The Consumer Financial Protection Bureau announced that it would use its authority under the Dodd-Frank Act to prohibit the use of mandatory arbitration clauses in contracts, alleging that these clauses “deny customers their day in court.” The proposed regulation can be found here. The new rule, which effectively appends 377 pages of regulatory language to Dodd-Frank, is expected to take effect next year after a 90-day public comment period and drafting of the final rule.
The banning of mandatory arbitration clauses follows months of speculation and hints from the CFPB and others in the financial services industry. The CFPB has consistently suggested that requiring consumers to enter into arbitration effectively blocks the consumer’s ability to sue. Though lawsuits by individual consumers against banks or insurance companies are rare, the CFPB seems to be paving the way for more class-action lawsuits, in which hundreds or even thousands of individual claims are combined into one complaint. This fits the scenario of many CFPB enforcement actions where one entity is alleged to have harmed many plaintiffs with relatively small fees. Settlements, disgorgement or even punitive damages from a class-action suit can then be allotted among the many plaintiffs.

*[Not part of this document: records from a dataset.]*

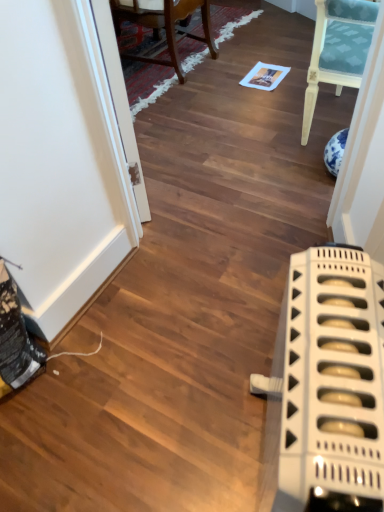 This screenshot has height=512, width=384. Find the location of `free point to the right of wooden chair at upper center`. free point to the right of wooden chair at upper center is located at coordinates (255, 64). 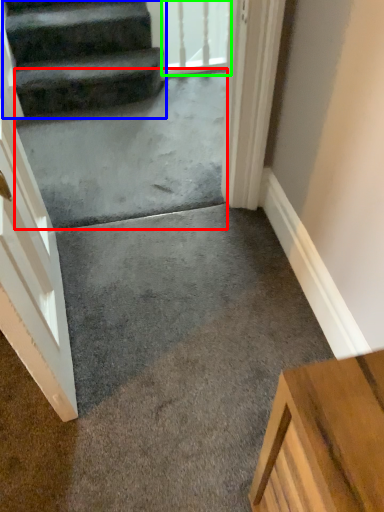 Question: Which object is positioned farthest from concrete (highlighted by a red box)? Select from stairs (highlighted by a blue box) and glass door (highlighted by a green box).

Choices:
 (A) stairs
 (B) glass door

Answer: (B) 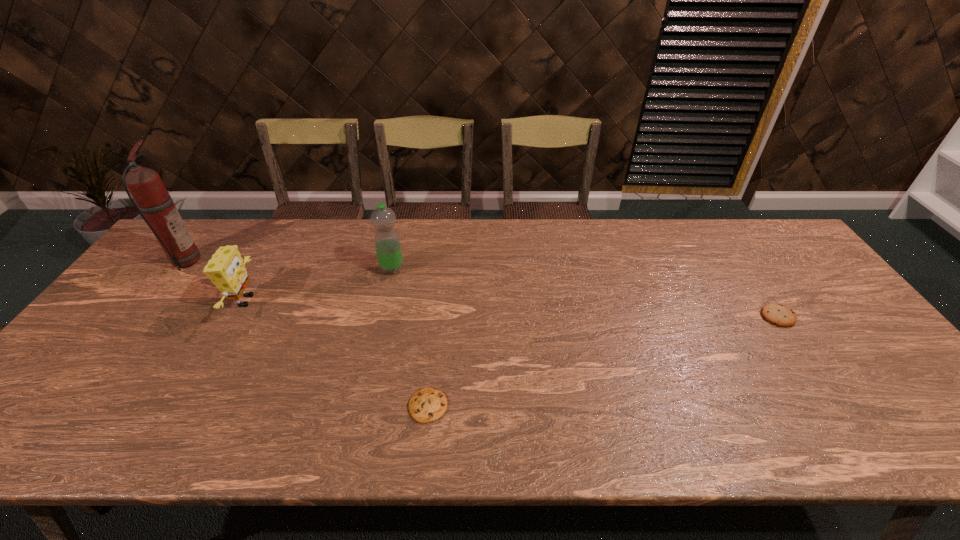 Locate an element on the screen. free space that satisfies the following two spatial constraints: 1. on the side of the shorter cookie with the label and nozzle; 2. on the left side of the tallest object is located at coordinates (72, 406).

The width and height of the screenshot is (960, 540). I want to click on vacant area in the image that satisfies the following two spatial constraints: 1. on the face of the sponge; 2. on the right side of the left cookie, so click(186, 406).

The height and width of the screenshot is (540, 960). Find the location of `vacant space that satisfies the following two spatial constraints: 1. on the side of the fire extinguisher with the label and nozzle; 2. on the left side of the taller cookie`. vacant space that satisfies the following two spatial constraints: 1. on the side of the fire extinguisher with the label and nozzle; 2. on the left side of the taller cookie is located at coordinates (141, 316).

Where is `vacant space that satisfies the following two spatial constraints: 1. on the back side of the taller cookie; 2. on the right side of the nearer cookie`? vacant space that satisfies the following two spatial constraints: 1. on the back side of the taller cookie; 2. on the right side of the nearer cookie is located at coordinates (437, 316).

Identify the location of blank area in the image that satisfies the following two spatial constraints: 1. on the back side of the fourth tallest object; 2. on the side of the leftmost object with the label and nozzle. Image resolution: width=960 pixels, height=540 pixels. (740, 261).

This screenshot has height=540, width=960. In order to click on free space in the image that satisfies the following two spatial constraints: 1. on the back side of the rightmost object; 2. on the side of the tallest object with the label and nozzle in this screenshot , I will do `click(740, 261)`.

This screenshot has width=960, height=540. What are the coordinates of `free location that satisfies the following two spatial constraints: 1. on the front side of the water bottle; 2. on the right side of the right cookie` in the screenshot? It's located at (381, 316). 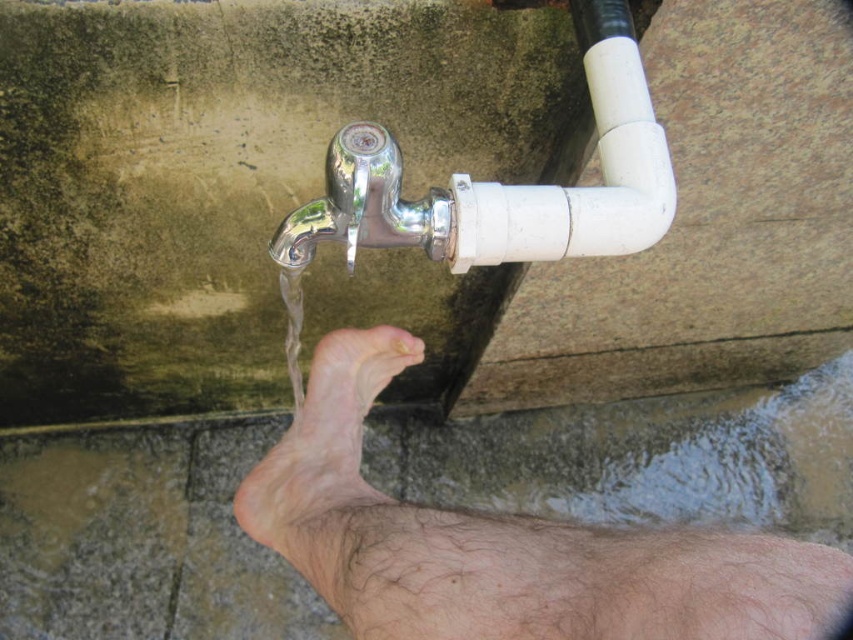 Is chrome/polished metal water pipe at upper center wider than pale skin foot at lower center?

Yes, chrome/polished metal water pipe at upper center is wider than pale skin foot at lower center.

Does chrome/polished metal water pipe at upper center come in front of pale skin foot at lower center?

No, chrome/polished metal water pipe at upper center is further to the viewer.

Find the location of a particular element. chrome/polished metal water pipe at upper center is located at coordinates (506, 184).

Is hair-covered skin foot at lower center positioned before chrome/polished metal water pipe at upper center?

Yes, it is in front of chrome/polished metal water pipe at upper center.

Is hair-covered skin foot at lower center below chrome/polished metal water pipe at upper center?

Correct, hair-covered skin foot at lower center is located below chrome/polished metal water pipe at upper center.

This screenshot has width=853, height=640. What do you see at coordinates (505, 545) in the screenshot?
I see `hair-covered skin foot at lower center` at bounding box center [505, 545].

The width and height of the screenshot is (853, 640). Find the location of `hair-covered skin foot at lower center`. hair-covered skin foot at lower center is located at coordinates (505, 545).

Can you confirm if hair-covered skin foot at lower center is thinner than pale skin foot at lower center?

Incorrect, hair-covered skin foot at lower center's width is not less than pale skin foot at lower center's.

Between hair-covered skin foot at lower center and pale skin foot at lower center, which one appears on the right side from the viewer's perspective?

From the viewer's perspective, hair-covered skin foot at lower center appears more on the right side.

Does point (245, 509) lie behind point (297, 532)?

Yes, point (245, 509) is farther from viewer.

The height and width of the screenshot is (640, 853). I want to click on hair-covered skin foot at lower center, so click(505, 545). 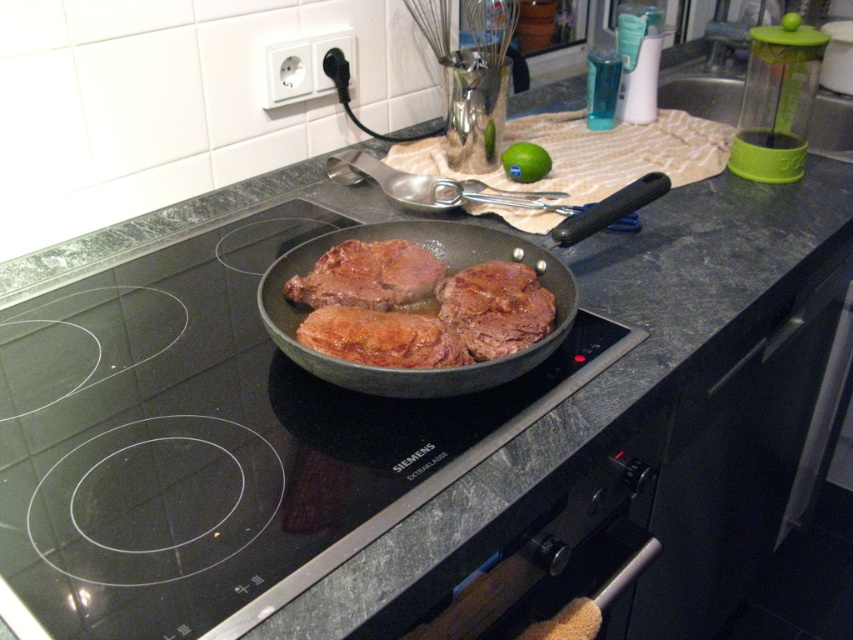 You are a chef standing in front of the stovetop. You need to reach the point at coordinates point (473,392) to adjust the heat. Your arm can extend 24 inches. Can you reach it without moving your body?

The distance of point (473,392) from camera is 26.47 inches. Since your arm can only extend 24 inches, you cannot reach it without moving your body.

You are a chef standing in front of the shiny black frying pan at center. You need to reach into the pan to flip the meat. Considering your arm length is 24 inches, will you be able to comfortably reach the pan?

The shiny black frying pan at center is 24.65 inches from viewer. Since your arm length is 24 inches, you will not be able to comfortably reach the pan as it is slightly farther than your arm can extend.

You are a chef trying to locate the shiny black frying pan at center in the kitchen. According to the image, where exactly is it positioned?

The shiny black frying pan at center is located at the point with coordinates 0.423 in the x axis and 0.529 in the y axis. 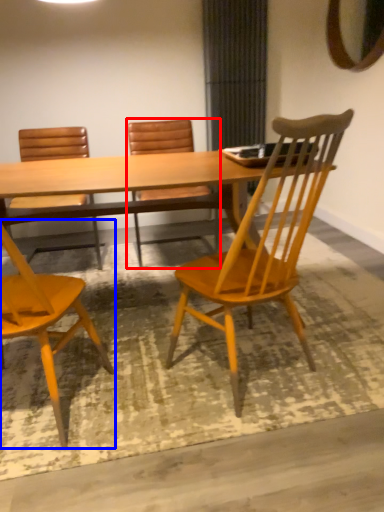 Question: Which object appears closest to the camera in this image, chair (highlighted by a red box) or chair (highlighted by a blue box)?

Choices:
 (A) chair
 (B) chair

Answer: (B) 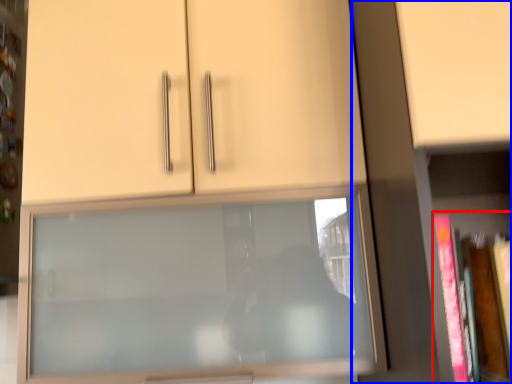 Question: Which object appears farthest to the camera in this image, book (highlighted by a red box) or bookcase (highlighted by a blue box)?

Choices:
 (A) book
 (B) bookcase

Answer: (A) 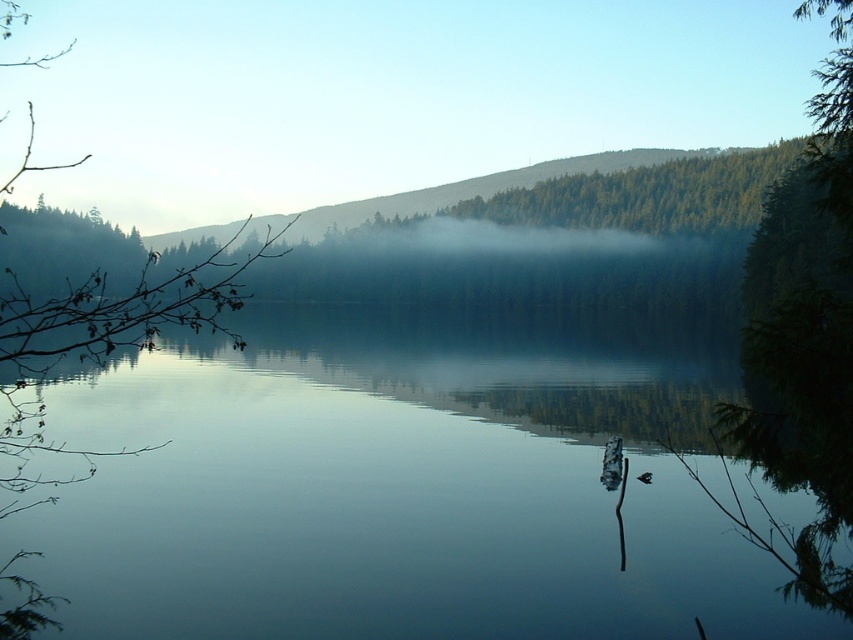 Is transparent water at center shorter than green matte branch at left?

Yes.

At what (x,y) coordinates should I click in order to perform the action: click on transparent water at center. Please return your answer as a coordinate pair (x, y). This screenshot has height=640, width=853. Looking at the image, I should click on (404, 484).

What do you see at coordinates (404, 484) in the screenshot? The width and height of the screenshot is (853, 640). I see `transparent water at center` at bounding box center [404, 484].

Identify the location of transparent water at center. This screenshot has height=640, width=853. (404, 484). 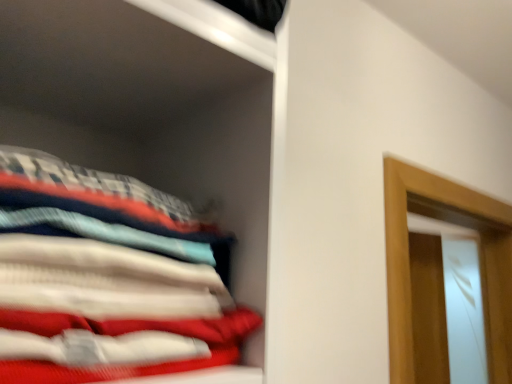 This screenshot has height=384, width=512. What do you see at coordinates (106, 278) in the screenshot? I see `soft cotton clothes at left` at bounding box center [106, 278].

At what (x,y) coordinates should I click in order to perform the action: click on soft cotton clothes at left. Please return your answer as a coordinate pair (x, y). Image resolution: width=512 pixels, height=384 pixels. Looking at the image, I should click on (106, 278).

The width and height of the screenshot is (512, 384). Find the location of `soft cotton clothes at left`. soft cotton clothes at left is located at coordinates point(106,278). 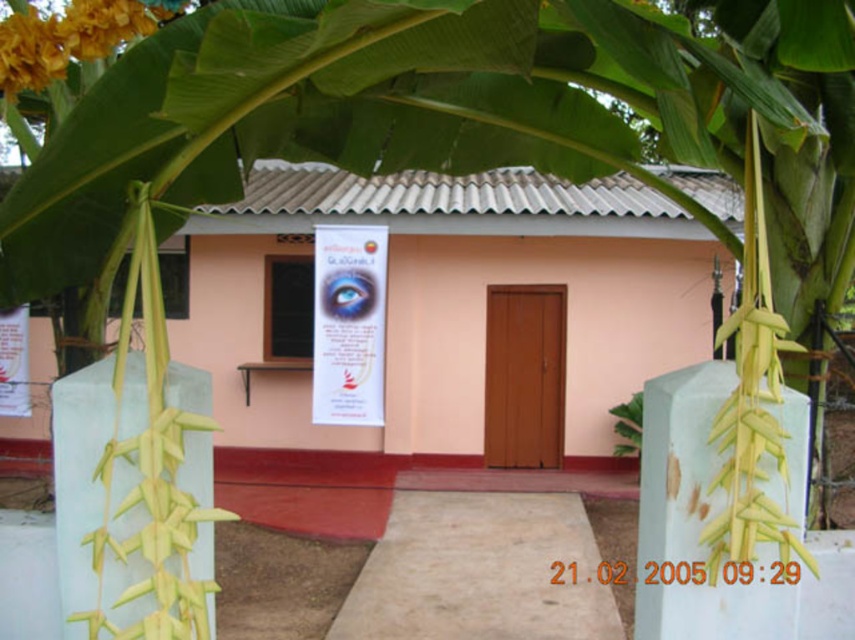 Is yellow papery flower at upper left shorter than green leafy plant at center?

Indeed, yellow papery flower at upper left has a lesser height compared to green leafy plant at center.

Between yellow papery flower at upper left and green leafy plant at center, which one has more height?

Standing taller between the two is green leafy plant at center.

Is point (44, 45) closer to viewer compared to point (618, 422)?

Yes, it is in front of point (618, 422).

Locate an element on the screen. This screenshot has height=640, width=855. yellow papery flower at upper left is located at coordinates (68, 38). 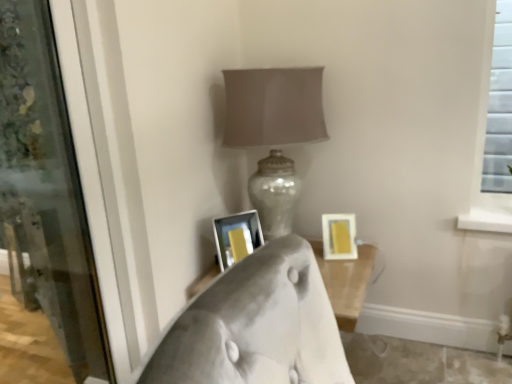 Question: Is point [332, 221] positioned closer to the camera than point [28, 208]?

Choices:
 (A) closer
 (B) farther

Answer: (A)

Question: Is yellow matte picture frame at lower right, arranged as the first picture frame when viewed from the right, wider or thinner than transparent glass screen door at left?

Choices:
 (A) wide
 (B) thin

Answer: (A)

Question: Which object is the closest to the transparent glass screen door at left?

Choices:
 (A) matte silver lamp at center
 (B) yellow matte picture frame at lower right, arranged as the first picture frame when viewed from the right
 (C) white glossy picture frame at center, the first picture frame from the left

Answer: (A)

Question: Estimate the real-world distances between objects in this image. Which object is farther from the matte silver lamp at center?

Choices:
 (A) white glossy picture frame at center, the first picture frame from the left
 (B) transparent glass screen door at left
 (C) yellow matte picture frame at lower right, which appears as the second picture frame when viewed from the left

Answer: (B)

“Signing up for a credit card or opening a bank account can often mean signing away your right to take the company to court if things go wrong,” said CFPB Director Richard Cordray. “Many banks and financial companies avoid accountability by putting arbitration clauses in their contracts that block groups of their customers from suing them. Our proposal seeks comment on whether to ban this contract ‘gotcha’ that effectively denies groups of consumers the right to seek justice and relief for wrongdoing.”
The CFPB said mandatory arbitration clauses were included in “hundreds of millions of consumer contracts.” A 2015 agency study showed such clauses were used by 53 percent of credit-card issuers, 86 percent of the largest private student loan lenders, and 44 percent of banks taking insured deposits. The clauses also were included in 92 percent of prepaid card agreements and 99 percent of payday loan contracts in some states.
The proposed rule has drawn instant criticism from the financial services industry. In theory, arbitration is less complicated and less expensive than litigation, and therefore a boon to consumers. Many in the industry are claiming that the CFPB proposal fails to address the cost of businesses defending class action cases, costs which are ultimately passed down to the very consumers the CFPB is supposed to represent.